Sometimes I feel like I am part squirrel during the autumn months. I know it isn't technically fall yet, but that doesn't keep a farm from having "fall-like" chores. I couldn't choose topics specifically on this blustery afternoon, as the variety of things we have going on here is just too diverse! Introducing my life this weekend in pictures:

Potatoes curing on the table in the carport for future meals.

Potatoes curing on the table in the carport for future meals.

First up, potatoes. The kids and I dug up the potatoes in the patch this weekend. I leave them sitting out on a table for a few days (no washing the dirt off) so that they "cure" for winter storage. This conglomeration of starchy yumminess will last us through the holidays for sure. 

I must mention that when you dig up potatoes, it's fairly certain that you will hit a few with the shovel as you work. I seemed particularly on target this weekend slicing and dicing several, so we are having potatoes for dinner tonight. It is important to not have any cuts or bruises on the potatoes you plan to store because they will rot all the others. This inspection takes time, but it is well worth the effort to have your own potatoes through the winter months. 

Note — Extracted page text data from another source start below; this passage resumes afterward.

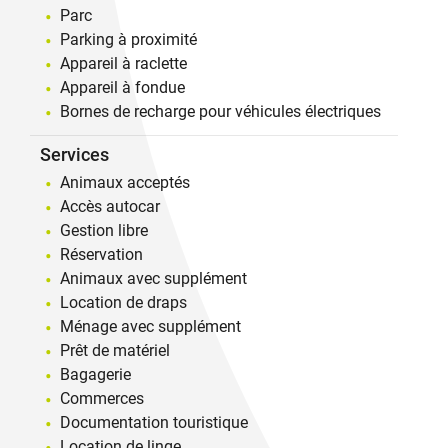
Parc
Parking à proximité
Appareil à raclette
Appareil à fondue
Bornes de recharge pour véhicules électriques
Services
Animaux acceptés
Accès autocar
Gestion libre
Réservation
Animaux avec supplément
Location de draps
Ménage avec supplément
Prêt de matériel
Bagagerie
Commerces
Documentation touristique
Location de linge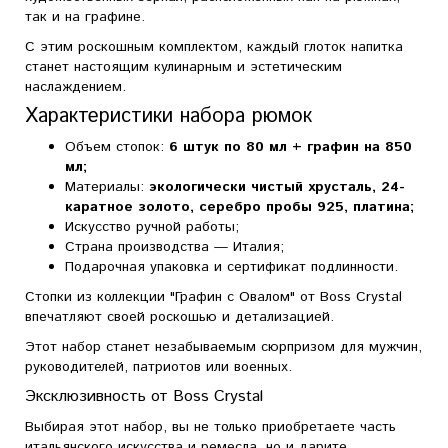
так и на графине.
С этим роскошным комплектом, каждый глоток напитка
станет настоящим кулинарным и эстетическим
наслаждением.
Характеристики набора рюмок
Объем стопок:
6 штук по 80 мл + графин на 850
мл;
Материалы:
экологически чистый хрусталь, 24-
каратное золото, серебро пробы 925, платина;
Искусство ручной работы;
Страна производства — Италия;
Подарочная упаковка и сертификат подлинности.
Стопки из коллекции "Графин с Овалом" от Boss Crystal
впечатляют своей роскошью и детализацией.
Этот набор станет незабываемым сюрпризом для мужчин,
руководителей, патриотов или военных.
Эксклюзивность от Boss Crystal
Выбирая этот набор, вы не только приобретаете часть
итальянского искусства и ремесла, но и дарите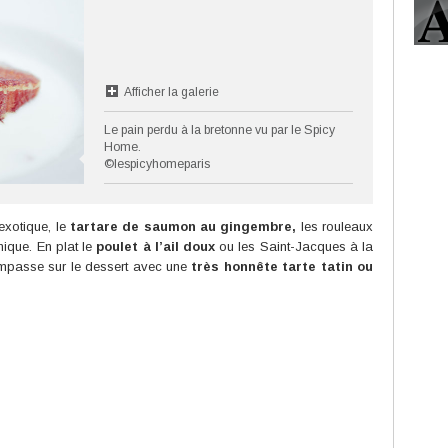
Afficher la galerie
Le pain perdu à la bretonne vu par le Spicy
Home.
©lespicyhomeparis
exotique, le
tartare de saumon au gingembre,
les rouleaux
mique. En plat le
poulet à l’ail doux
ou les Saint-Jacques à la
impasse sur le dessert avec une
très honnête tarte tatin ou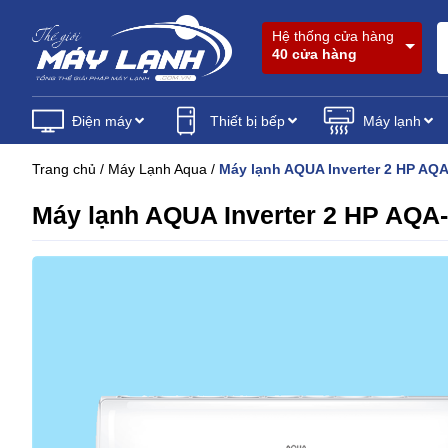
Hệ thống cửa hàng
40 cửa hàng
Điện máy
Thiết bị bếp
Máy lạnh
Trang chủ
/
Máy Lạnh Aqua
/
Máy lạnh AQUA Inverter 2 HP A
Máy lạnh AQUA Inverter 2 HP AQ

Breakfast burritos for the next two weeks. 

Breakfast burritos for the next two weeks. 

Next up- meal prep. I cooked and prepped a ridiculous amount of food this weekend! I can't tell you how much stress this saves during the week when meals are ready to go. These burritos are an easy warm up in the morning as we race to school and work. 

I stick extras of these meals in the freezer and just pull them out when we need them. Making lunches can be exhausting, stressful and expensive unless you think ahead. 

Poppy and Flax seed drying on the counter for next year.

Poppy and Flax seed drying on the counter for next year.

Next- seed saving. I told you I was a squirrel right? I save all kinds of seeds as they turn on the flower heads. After they dry, I put them in ventilated containers and stick them in the refrigerator. This is called "stratification." It is like simulating winter for the seeds. I pull them out of the fridge when I am ready to plant. 

The honey bees love the sunflowers that line the gravel driveway to our house. We have hundreds of sunflowers along the lane. I purchased these little mesh bags from the Dollar Store to help salvage the seeds from the eager birds visiting the bee garden. The bags allow the air to flow and dry the heads while protecting the heads from hungry birds. There are PLENTY of left over seed heads for our feathered friends and I will enjoy using the seeds next year in the garden. The  seed heads in the bucket will dry in the basement this winter and guarantee a pretty garden next year!

The pumpkins along the lane are changing colors with the seasons. The honey bees have worked their magic pollinating carving pumpkins, gourds and all sorts of zucchini plants. This harvest will come in a few weeks (hopefully) as the first frost settles in. Besides the pumpkins, we have grapes, peppers and tomatoes left on the list to harvest and tuck away. It's a good thing that work gives us a break from farming during the week right?